I use trailforks built-in tracker, and it's pretty much spot-on on the service intervals at least for the lowers. I mean I can definitely feel the fork doesnt work as good as new when it gets closer to the intervals defined in TF (and it alerts me as well).
Third kid- coil both ends so don’t even need to hold air
I don't track my rides. Strava is dumb. I ride at most 3 times a week for about an hour or so, but I also use my bike to walk the dogs sometimes. I do lowers once every 3-4 months. After 2 lower services, I drop the fork off for a full rebuild.

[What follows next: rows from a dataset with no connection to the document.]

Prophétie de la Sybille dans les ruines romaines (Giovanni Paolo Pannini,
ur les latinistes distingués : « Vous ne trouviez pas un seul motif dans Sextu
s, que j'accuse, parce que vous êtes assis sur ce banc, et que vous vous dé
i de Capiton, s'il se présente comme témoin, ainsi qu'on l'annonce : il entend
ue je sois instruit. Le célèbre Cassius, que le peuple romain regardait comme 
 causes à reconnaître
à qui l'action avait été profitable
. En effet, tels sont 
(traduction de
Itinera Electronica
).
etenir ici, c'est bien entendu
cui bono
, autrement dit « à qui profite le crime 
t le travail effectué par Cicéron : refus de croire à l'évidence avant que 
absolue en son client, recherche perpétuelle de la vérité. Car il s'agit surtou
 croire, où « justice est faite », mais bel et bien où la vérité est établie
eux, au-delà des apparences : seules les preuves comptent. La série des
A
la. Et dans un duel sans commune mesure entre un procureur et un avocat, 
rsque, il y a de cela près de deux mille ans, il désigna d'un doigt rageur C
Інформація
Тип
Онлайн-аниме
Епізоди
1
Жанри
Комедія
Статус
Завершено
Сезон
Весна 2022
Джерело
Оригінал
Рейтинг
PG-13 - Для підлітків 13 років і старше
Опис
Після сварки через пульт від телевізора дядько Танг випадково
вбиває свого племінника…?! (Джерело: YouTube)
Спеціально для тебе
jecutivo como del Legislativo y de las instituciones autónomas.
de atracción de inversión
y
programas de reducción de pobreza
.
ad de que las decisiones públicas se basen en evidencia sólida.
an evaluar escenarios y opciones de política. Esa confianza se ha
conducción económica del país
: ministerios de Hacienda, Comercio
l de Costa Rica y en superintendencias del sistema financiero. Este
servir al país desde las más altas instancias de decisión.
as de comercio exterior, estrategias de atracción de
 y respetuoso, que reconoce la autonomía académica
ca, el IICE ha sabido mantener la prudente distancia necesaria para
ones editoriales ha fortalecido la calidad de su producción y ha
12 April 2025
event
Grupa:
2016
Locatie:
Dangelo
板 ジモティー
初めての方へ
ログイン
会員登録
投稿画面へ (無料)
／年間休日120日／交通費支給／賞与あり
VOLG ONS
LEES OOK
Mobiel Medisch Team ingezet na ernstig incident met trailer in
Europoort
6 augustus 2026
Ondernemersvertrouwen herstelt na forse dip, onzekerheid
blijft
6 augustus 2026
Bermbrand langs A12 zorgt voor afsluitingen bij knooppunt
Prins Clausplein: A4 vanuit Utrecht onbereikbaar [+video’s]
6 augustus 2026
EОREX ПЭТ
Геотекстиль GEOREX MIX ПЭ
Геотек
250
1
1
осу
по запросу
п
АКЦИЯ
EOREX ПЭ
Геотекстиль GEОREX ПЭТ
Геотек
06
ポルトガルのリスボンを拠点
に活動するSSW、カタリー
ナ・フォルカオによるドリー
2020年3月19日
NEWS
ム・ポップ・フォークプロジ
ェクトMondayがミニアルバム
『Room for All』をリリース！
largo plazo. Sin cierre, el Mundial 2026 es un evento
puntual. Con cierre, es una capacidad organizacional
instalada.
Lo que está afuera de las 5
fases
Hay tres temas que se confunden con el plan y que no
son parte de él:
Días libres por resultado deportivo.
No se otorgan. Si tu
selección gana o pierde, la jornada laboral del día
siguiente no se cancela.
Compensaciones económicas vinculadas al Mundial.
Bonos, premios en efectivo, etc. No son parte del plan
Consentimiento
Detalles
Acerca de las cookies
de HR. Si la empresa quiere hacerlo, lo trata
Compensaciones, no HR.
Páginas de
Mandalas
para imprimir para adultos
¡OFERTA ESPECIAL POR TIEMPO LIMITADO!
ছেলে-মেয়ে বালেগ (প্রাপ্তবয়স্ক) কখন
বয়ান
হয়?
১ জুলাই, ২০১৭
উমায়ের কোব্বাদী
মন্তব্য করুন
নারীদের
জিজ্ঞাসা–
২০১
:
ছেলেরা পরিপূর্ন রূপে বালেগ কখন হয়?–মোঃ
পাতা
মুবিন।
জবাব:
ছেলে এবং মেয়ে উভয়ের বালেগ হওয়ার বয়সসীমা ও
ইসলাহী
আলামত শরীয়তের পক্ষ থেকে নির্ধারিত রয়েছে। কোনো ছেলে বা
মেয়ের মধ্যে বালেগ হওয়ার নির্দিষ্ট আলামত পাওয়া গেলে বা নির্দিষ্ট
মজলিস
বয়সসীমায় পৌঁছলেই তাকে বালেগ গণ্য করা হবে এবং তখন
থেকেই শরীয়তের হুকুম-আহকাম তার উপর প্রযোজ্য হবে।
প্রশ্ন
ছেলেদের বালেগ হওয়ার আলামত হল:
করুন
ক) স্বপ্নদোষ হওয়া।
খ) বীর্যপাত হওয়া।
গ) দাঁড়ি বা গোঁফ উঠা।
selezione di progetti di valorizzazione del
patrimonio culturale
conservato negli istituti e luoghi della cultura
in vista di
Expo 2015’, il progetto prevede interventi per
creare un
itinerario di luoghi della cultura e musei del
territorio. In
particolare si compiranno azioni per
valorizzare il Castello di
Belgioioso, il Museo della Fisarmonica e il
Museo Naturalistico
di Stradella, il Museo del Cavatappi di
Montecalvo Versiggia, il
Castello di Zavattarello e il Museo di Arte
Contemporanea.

Do lower services more often. Fresh fluid, foam rings, and dust wipers will go a long way. It's easy and you can get it done in garage in about an hour.
If you go Rock Shox (vs. Fox) your tooling is a once in a lifetime investment basically. And you really need like 5 pieces of special tools at most to service a fork and a shock.
I do lowers and aircan relubrication every 50 hours and a full rebuild every 200 hours (sometimes I relubricate the air spring on the fork at 100 hours). I track rides with Strava (everything is private now for the purpose of me tracking things) and then track it with probikegarage.
I do shuttles and bikeparks so rarely that riding time is riding time for me (uphills included, the suspension does still cycle there), but I cut all assisted uphills when I do shuttles or bikeparks to have pure net riding.
As for frequency, 50 hours used to be 4 times a year, so 3 lowers and one full service. The Lyrik that was subjected to that shows no signs of wear and is still running on my GFs bike without problems. Now, with less riding, I did the full rebuild after about a year and a half.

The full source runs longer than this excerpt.